Is it possible to replicate the option of a custom index? Yes and you can find OTC market-makers who will make a price. They use portfolio replication to mimic the payoff of the option with a position in the underlying (Black-Scholes, '73). Even though the underlying custom index is not traded it can be perfectly constructed via its traded constituents. So once you sell the option to your customer, you reconstruct the payoff of a long option by dynamically adjusting a position in the underlying. The underlying position is kept delta matched to the option. Delta matched positions are PL neutral over small changes, eg if the custom index changes price by 1USD, an at-the-money call option with a face value of 1,000,000USD will see about equivalent changes in value as a custom index holding of around 500,000USD (excuse the hand-waving).
Here the delta is based on your multivariate price model of the underlying basket.
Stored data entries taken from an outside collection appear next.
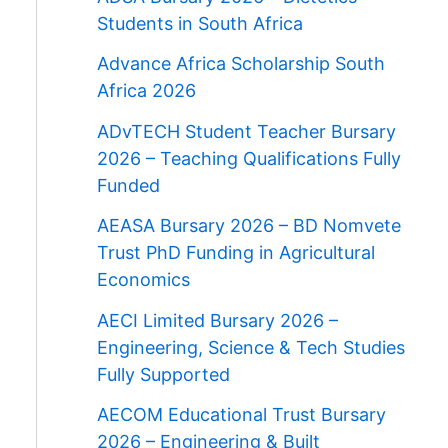
Students in South Africa
Advance Africa Scholarship South
Africa 2026
ADvTECH Student Teacher Bursary
2026 – Teaching Qualifications Fully
Funded
AEASA Bursary 2026 – BD Nomvete
Trust PhD Funding in Agricultural
Economics
AECI Limited Bursary 2026 –
Engineering, Science & Tech Studies
Fully Supported
AECOM Educational Trust Bursary
2026 – Engineering & Built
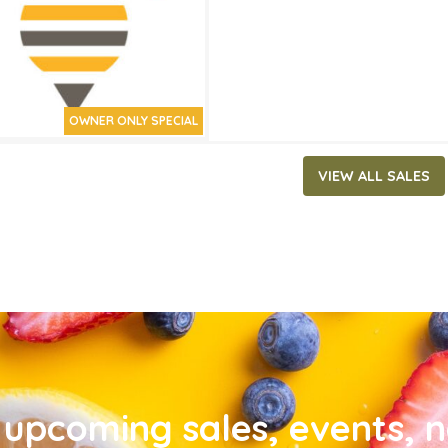
OWNER ONLY SPECIAL
VIEW ALL SALES
upcoming sales, events, 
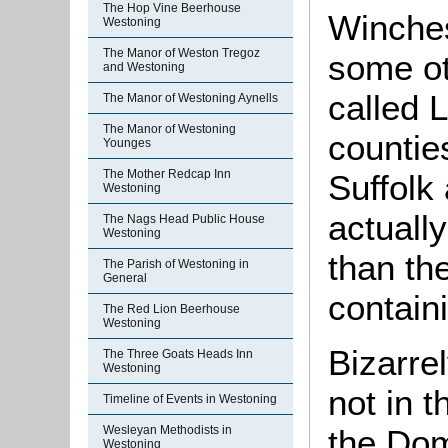
The Hop Vine Beerhouse
Winches
Westoning
The Manor of Weston Tregoz
some ot
and Westoning
called 
The Manor of Westoning Aynells
The Manor of Westoning
countie
Younges
The Mother Redcap Inn
Suffolk
Westoning
actuall
The Nags Head Public House
Westoning
than t
The Parish of Westoning in
General
contain
The Red Lion Beerhouse
Westoning
Bizarrel
The Three Goats Heads Inn
Westoning
not in t
Timeline of Events in Westoning
the Do
Wesleyan Methodists in
Westoning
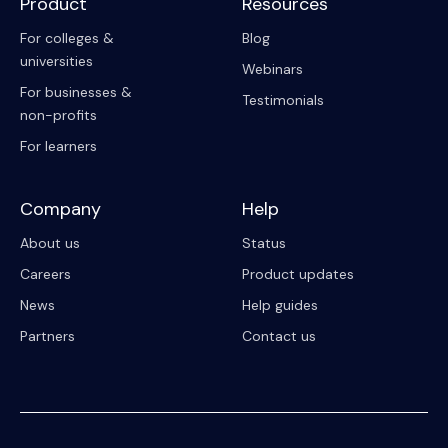
Product
Resources
For colleges &
Blog
universities
Webinars
For businesses &
Testimonials
non-profits
For learners
Company
Help
About us
Status
Careers
Product updates
News
Help guides
Partners
Contact us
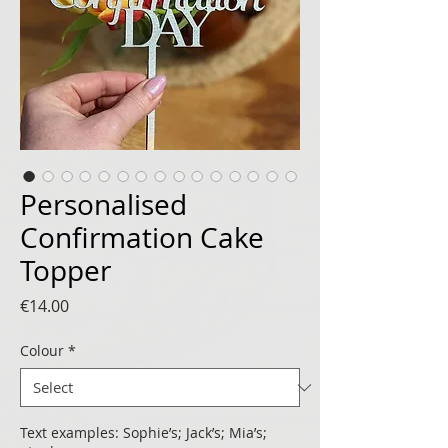
Personalised
Confirmation Cake
Topper
Price
€14.00
Colour
*
Text examples: Sophie’s; Jack’s; Mia’s;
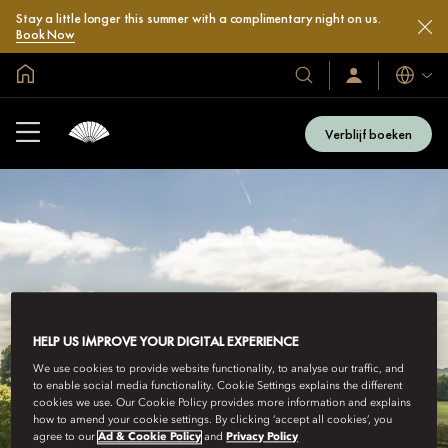
Stay a little longer this summer with a complimentary night on us.
Book Now
Mondiale homepage
Talen
Onze
Inloggen
/
hotels
Word
en
nu
Verblijf boeken
lid
resorts
HELP US IMPROVE YOUR DIGITAL EXPERIENCE
We use cookies to provide website functionality, to analyse our traffic, and
to enable social media functionality. Cookie Settings explains the different
cookies we use. Our Cookie Policy provides more information and explains
how to amend your cookie settings. By clicking ‘accept all cookies’, you
agree to our
Ad & Cookie Policy
and
Privacy Policy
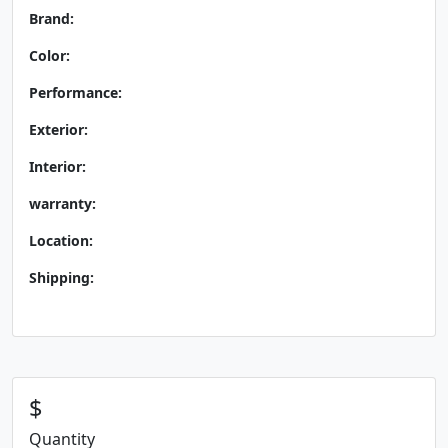
Brand:
Color:
Performance:
Exterior:
Interior:
warranty:
Location:
Shipping:
$
Quantity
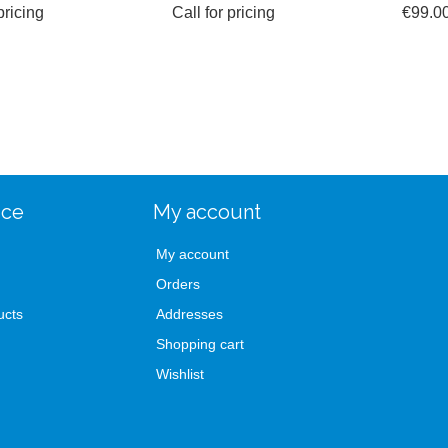
pricing
Call for pricing
€99.0
ice
My account
My account
Orders
ucts
Addresses
Shopping cart
Wishlist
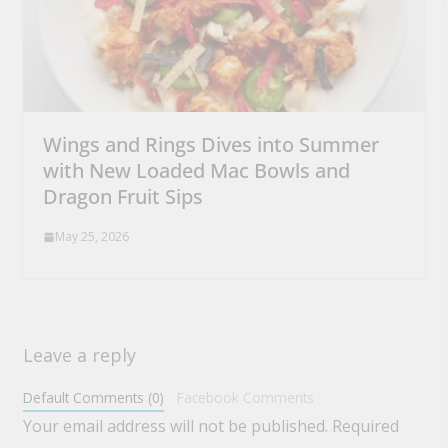
Wings and Rings Dives into Summer
with New Loaded Mac Bowls and
Dragon Fruit Sips
May 25, 2026
Leave a reply
Default Comments (0)
Facebook Comments
Your email address will not be published.
Required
You know the volatilities of the single stocks from the options market. You have to input a correlation matrix, which is the hard part. The upper limit of this correlation matrix is where all the stocks move together, which of course will result in a high price for the option. However the price history of the stocks will generally show some negative correlation, which is what you see under normal conditions.
The problem with baskets it that this negative-correlation-under-normal-conditions makes them seem far less volatile than single assets, leading to people holding massive positions in baskets and their derivatives. However when extreme events occur, correlation can approach 1 and at the same time constituent volatility spikes. Extreme events though are rare (!), so people usually do not have the historic data to be prepared for extreme movements in baskets. In fact the underestimation of basket price volatility is the source of some spectacular financial failures. Nick Leeson bankrupted Barings Bank by selling massive options on Japanese stock indices, the positions blew up when an earthquake toppled Asian markets. The Global Financial Crisis was principally caused by the belief that baskets of credit risks were less risky than they were.
So make the positions small, and know that you are unlikely to have enough price history to confidently predict future outcomes, so account for that in your price.
BTW not sure where the idea that transaction costs prohibit dynamic replication strategies. The options markets of the 80's, 90's boomed because of dynamic hedging, and today automated trading has only reduced transaction costs further.